My taste, however, has changed. After losing my father nearly six years ago, books became an even greater companion in my life: they were a remedy to my loneliness, a comedic friend throwing silly jokes and pick-up lines whenever I felt down and a BFF when I needed to witness some cliché romance to lift my single-pringle heart. It’s a weird relationship, but it’s one that has helped shape me into the person that I am today.

However, reality really did hit me early on the head, and I no longer frequently indulge in these fantasy novels anymore. Even so, I do owe thanks to them for being with me all these years because, as I changed, so did they. Fantasy novels soon became young adult novels, contemporary novels and coming-of-age novels. With that, I turned to John Green, whom I recently discovered was the same guy on Crash Course, Rainbow Rowell, Jojo Moyes, Jandy Nelson and so many more.
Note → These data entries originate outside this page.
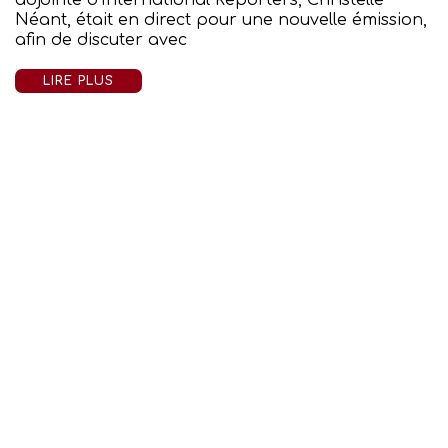
Néant, était en direct pour une nouvelle émission,
afin de discuter avec
LIRE PLUS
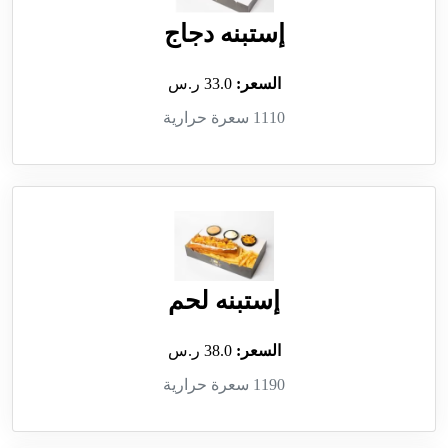
إستبنه دجاج
السعر:
33.0 ر.س
1110 سعرة حرارية
إستبنه لحم
السعر:
38.0 ر.س
1190 سعرة حرارية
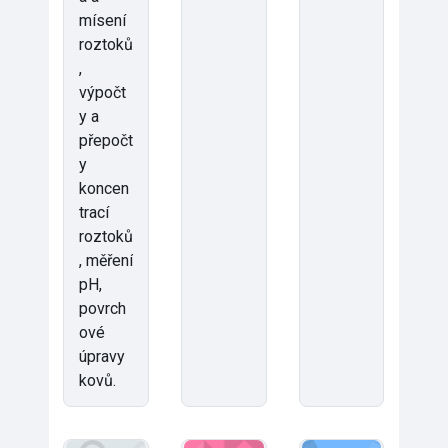
mísení
roztoků
,
výpočt
y a
přepočt
y
koncen
trací
roztoků
, měření
pH,
povrch
ové
úpravy
kovů.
Books brought me comfort. The crisp spine and the scent of the book’s fresh pages as I gently flipped through them was like ASMR, but in real life. There’s something real and powerful about holding a book and running your fingers across the pages. It’s hard to imagine an entire world captured within those few hundred pages the same way we say a picture speaks a thousand words.

There’s something real and powerful about holding a book and running your fingers across the pages.
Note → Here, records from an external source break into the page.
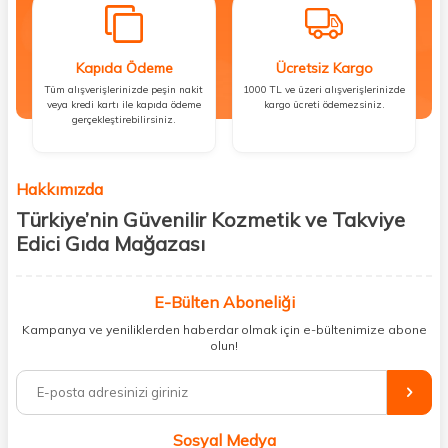
Kapıda Ödeme
Ücretsiz Kargo
Tüm alışverişlerinizde peşin nakit
1000 TL ve üzeri alışverişlerinizde
veya kredi kartı ile kapıda ödeme
kargo ücreti ödemezsiniz.
gerçekleştirebilirsiniz.
Hakkımızda
Türkiye’nin Güvenilir Kozmetik ve Takviye
Edici Gıda Mağazası
Güzellik, sağlık ve iyi hissetmek herkesin hakkı! Biz de bu vizyonla, hem
kişisel bakım hem de takviye edici gıda ürünlerini sizlerle
E-Bülten Aboneliği
buluşturuyoruz. Artık mağaza mağaza dolaşmanıza gerek yok;
Kampanya ve yeniliklerden haberdar olmak için e-bültenimize abone
ihtiyacınız olan her şeyi tek bir çatı altında topluyor ve kapınıza kadar
olun!
güvenle ulaştırıyoruz.
%100 orijinal kozmetik ve sağlık ürünleriyle güzelliğinizi tamamlayabilir,
vücudunuzu desteklemek için güvenilir takviye edici gıdalara
ulaşabilirsiniz. Cilt bakımından saç bakımına, makyajdan vitamin ve
Sosyal Medya
minerallere kadar binlerce ürünü uygun fiyat ve hızlı kargo avantajıyla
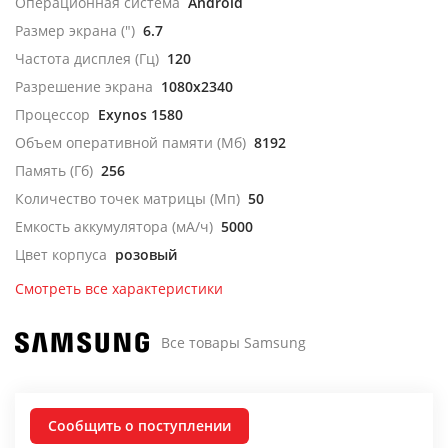
Операционная система
Android
Размер экрана (")
6.7
Частота дисплея (Гц)
120
Разрешение экрана
1080x2340
Процессор
Exynos 1580
Объем оперативной памяти (Мб)
8192
Память (Гб)
256
Количество точек матрицы (Мп)
50
Емкость аккумулятора (мА/ч)
5000
Цвет корпуса
розовый
Смотреть все характеристики
Все товары Samsung
Сообщить о поступлении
But then high school swung by and decided to pay a long visit. Four years, to be exact. With classes, homework, outside classes and limited family time as it is, there isn’t enough time in the day to finish what I need and further devote some time for myself. And when that’s the case, high school’s pet, the instant gratification monkey, pops along. For instant cravings of entertainment, I no longer have the energy to grab a book and read. Perhaps that’s because I have zero self-control when I get ready to read, but also because of the convenience of Youtube or Netflix. My energy to say, “No, I’m going to read this new book I got” has been taken away; my time is now invested in studying for what is considered “useful” and “more practical” for my life.
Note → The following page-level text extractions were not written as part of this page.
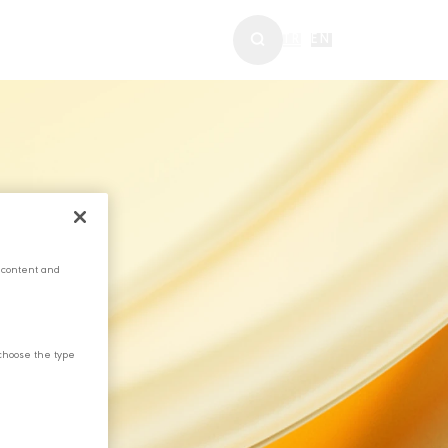
ABERLER & MEDYA
TR
|
EN
 content and
choose the type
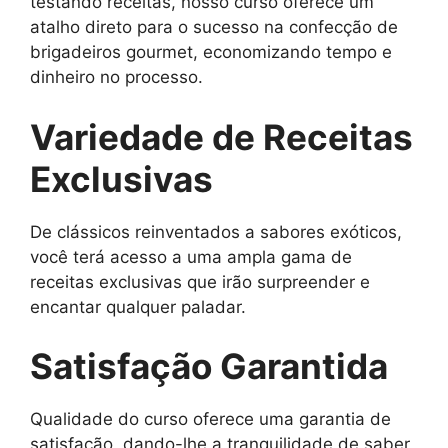
testando receitas, nosso curso oferece um
atalho direto para o sucesso na confecção de
brigadeiros gourmet, economizando tempo e
dinheiro no processo.
Variedade de Receitas
Exclusivas
De clássicos reinventados a sabores exóticos,
você terá acesso a uma ampla gama de
receitas exclusivas que irão surpreender e
encantar qualquer paladar.
Satisfação Garantida
Qualidade do curso oferece uma garantia de
satisfação, dando-lhe a tranquilidade de saber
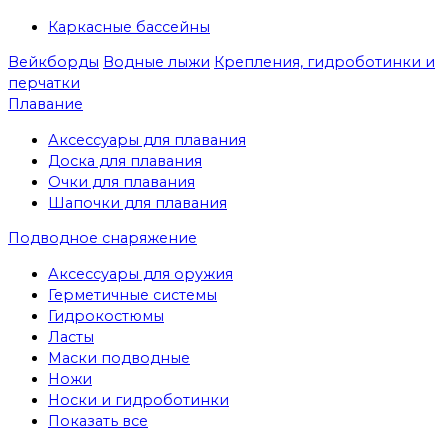
Каркасные бассейны
Вейкборды
Водные лыжи
Крепления, гидроботинки и
перчатки
Плавание
Аксессуары для плавания
Доска для плавания
Очки для плавания
Шапочки для плавания
Подводное снаряжение
Аксессуары для оружия
Герметичные системы
Гидрокостюмы
Ласты
Маски подводные
Ножи
Носки и гидроботинки
Показать все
In a sense, this change isn’t completely terrible. I’m not doing too great in my math class, but at the same time, I’ve lost all direction of the little things that I once valued, wanted and needed. I’ve put more and more time and effort in school and every other aspect possible, except of my own life. And in all that, I neglected myself and took away the most important constant of my life as I tried to hold everything else together. I took the glue of my heart to stick the rest, but then my heart fell apart and it’s hard to put the pieces back together without the glue. Why? To please others. I cut this important aspect out of my life believing it no longer has worth, and turned away from that companion who carried me through the most difficult of times.

I took the glue of my heart to stick the rest, but then my heart fell apart and it’s hard to put the pieces back together without the glue. Why? To please others.

And my “fantastic” visitor only became more difficult to tame. School and its biggest sidekick,  Stress, threw me down a vortex of depression and I lost track of myself. What I was doing. What I felt. Who I was.

Stress loomed over my head and only heightened my anxiety, the current depression I was floating in and the loneliness that was fogging my sight. And what was its cause? Homework, classes, staying up beyond my capacity to finish learning. Amidst it all, I constantly battled trying to “be myself” and “not fake who I am.” It’s ironic when I think about it. I don’t know who I am anymore. That person who read endlessly without a care in the world, wore her emotions on her sleeve — she left with her father. That day. Nearly six years ago. Stress consumed me and I kept running and running to find answers to these problems, but when they’re never-ending, it was nearly impossible to find a place to stop and breathe.

And that hurts. I thought I’d keep evading this, pushing it to the farthest corner of my mind, but I wasn’t doing right by me. A lot of us don’t. Whether we enjoy knitting, reading, video games or playing outside, we should take a moment to enjoy life on our terms. Books are my forever friend, and I’d like to keep it that way. Not to neglect my other responsibilities, but sometimes, certain things don’t need to be as much of a priority as personal happiness. And that’s okay. It’ll take a while for me to accept it, but they’ll be there through it all, waiting for me at the finish line.